A otros los recuerdo por su singular apodo, como son Cáscara y Mafalda. En sus tiempos de uesebista el primero fue dirigente de Fórmate y Lucha, movimiento estudiantil que se identificaba con la izquierda. Cuando llegó a ministro, lo atacaron diciendo que había sido un comandante guerrillero conocido como el Comandante Cáscara. Realmente el remoquete le vino de una novia gringa que tuvo, la cual no podía pronunciar Caracas y decía cáscara. De Mafalda, bromista como el solo, creo que muchos de sus compañeros quizás saben su apellido, mas no su nombre. El sobrenombre le sentaba de maravilla: a su baja estatura se le unía una cabellera que parecía una copia al carbón de la del más famoso personaje de Quino. Me imagino que con los años se habrá cortado la coleta, digo físicamente, porque la condición de jodedor parece que nunca abandona a los que así somos.
En los cursos de Teoría Electromagnética que dicté a principios de la década de los setenta, hay tres casos que recuerdo con simpatía. Como los exámenes eran departamentales, al terminar la primera clase uno de los estudiantes me preguntó que si podía asistir a la sección de la profesora Marta Pérez. Yo, que nunca he obligado a nadie a asistir a clases, lo autoricé pero le pedí que los exámenes los tomara en la sección que le tocaba. Lo divertido del caso es que este estudiante, que resultó ser bueno, terminó realizando su pasantía larga bajo mi supervisión. También tuve un alumno que de no ser por lo fornido, hubiera sido la viva imagen de nuestro señor Jesucristo, con su larga y lacia cabellera y su barba igualmente poblada. En la última evaluación se presentó sin barba y con un corte de cabello tipo militar. Por supuesto que no lo reconocí y le pedí que se saliera del salón, que él no era alumno mío.

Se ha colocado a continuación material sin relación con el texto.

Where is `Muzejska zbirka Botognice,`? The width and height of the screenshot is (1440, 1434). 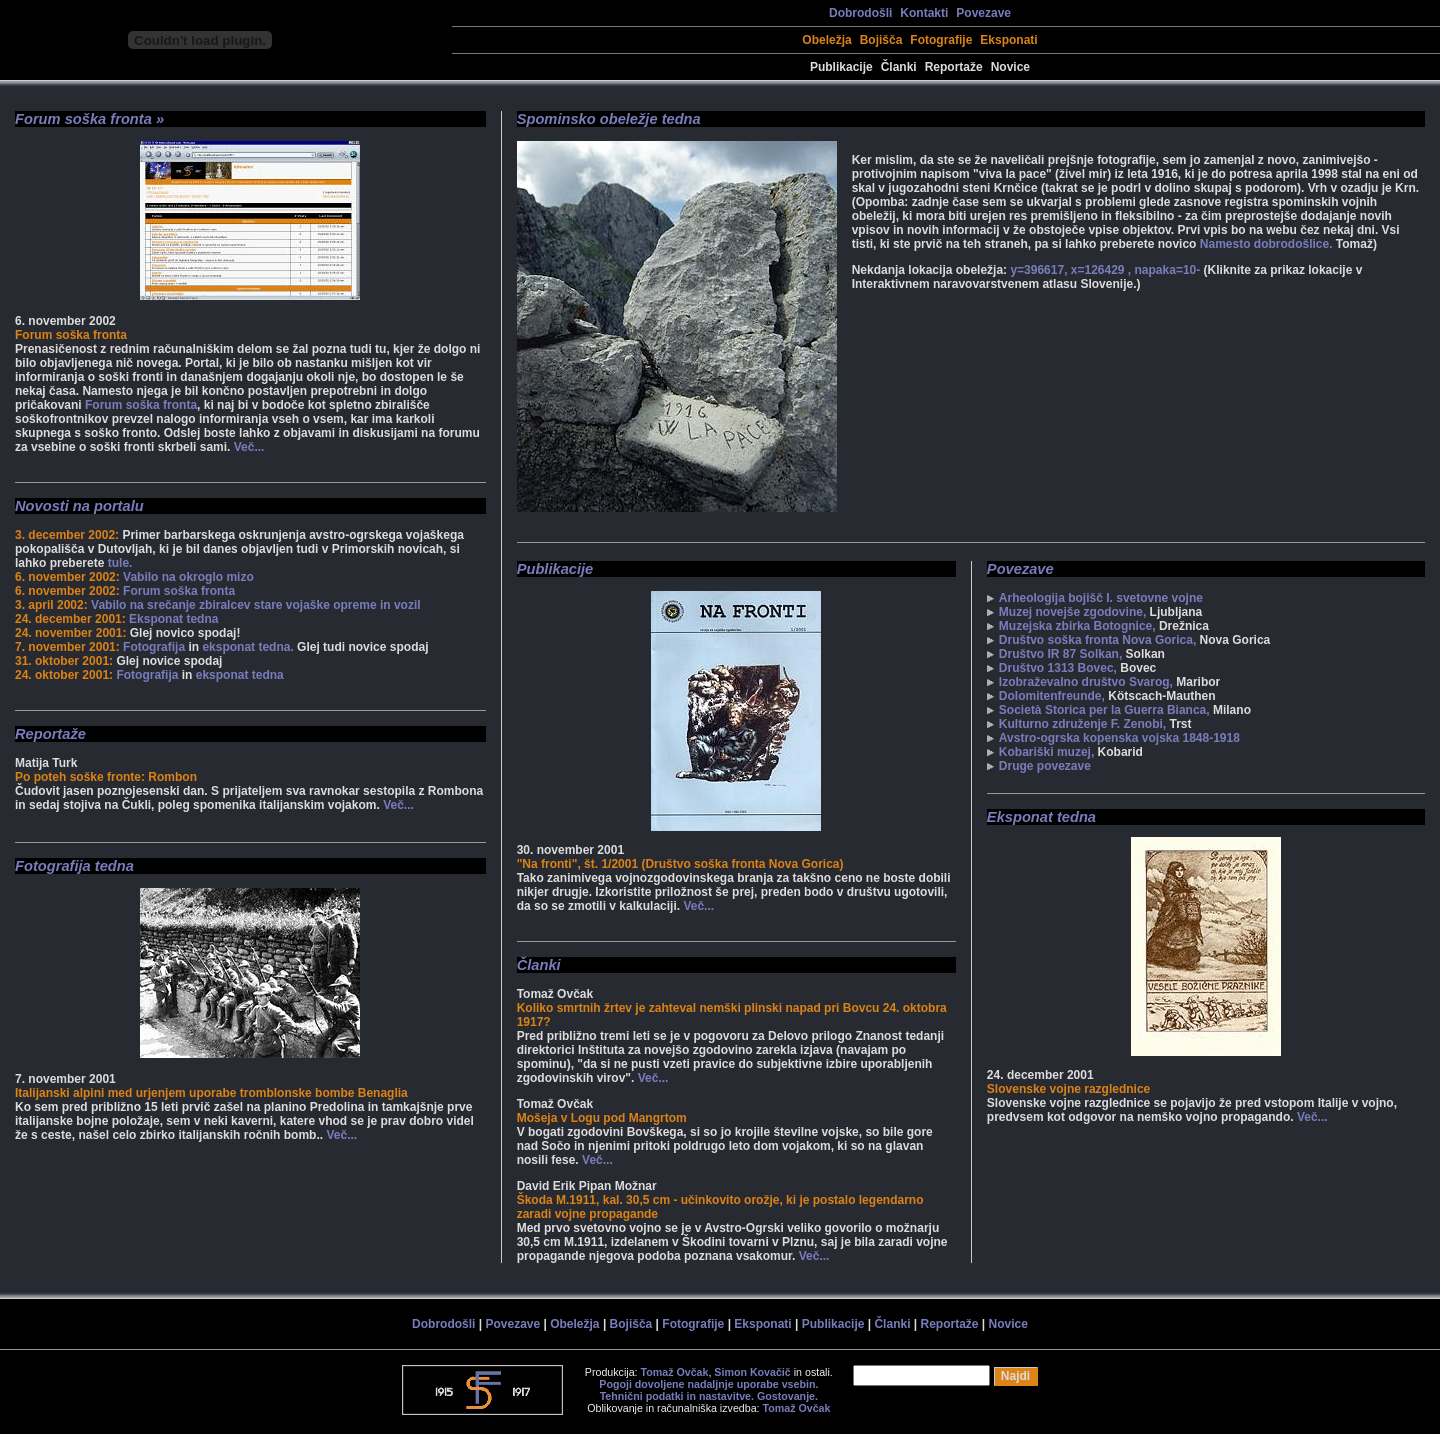
Muzejska zbirka Botognice, is located at coordinates (1077, 626).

Tuvo que mostrarme el carné para poder tomar el examen.
Concluyo con el tercero de lo estos casos, el del alumno cuyo nombre se me grabó en el momento de entregar las notas. Tenía que asentar en el acta de examen un cinco muy bien logrado y no recordaba para nada la fisonomía del estudiante. En ese entonces las fronteras entre las notas las fijaba el profesor y no existía ese 85% para el cinco que después impusieron desde arriba y que sólo contribuyó a que la Universidad Simón Bolívar, que nació queriendo ser diferente, empezara a homogenizarse con las demás universidades. Con el discurrir de los años vine a saber porqué había fallado en identificar a ese estudiante. Dentro de aquel largo salón del Básico II, Víctor Manuel Guzmán, con su miopía bien corregida con lentes de cristal verde y montura de carey, se sentaba en la última fila para no entorpecerle la visión a sus compañeros. En la última fila luego y por las mismas razones también se sentaba el flaco Ferrer (nuestro vicerrector José Jesús) cuando fue mi alumno, pero su curso no era tan numeroso y además los salones del MYS eran más pequeños. De paso, Víctor Manuel era alto para su época, al igual que lo fui yo en mis tiempos de muchacho, pero ahora ambos somos unos enanos al lado de nuestros hijos.

Comentarios

Alejandro Rodríguez Ron ha dicho que…
Profesor, he disfrutado mucho sus loretadas de amena prosa.
También quería decirle que a mi casa llegó el libro "Entre gigantes de piedra", muy cercano a mi, en especial por las anécdotas que he oído de la boca de mi papá, Gustavo Rodríguez Loreto, quien no deja de reconstruir el pasado. Saludos y felicitaciones. Alejandro Rodríguez Ron.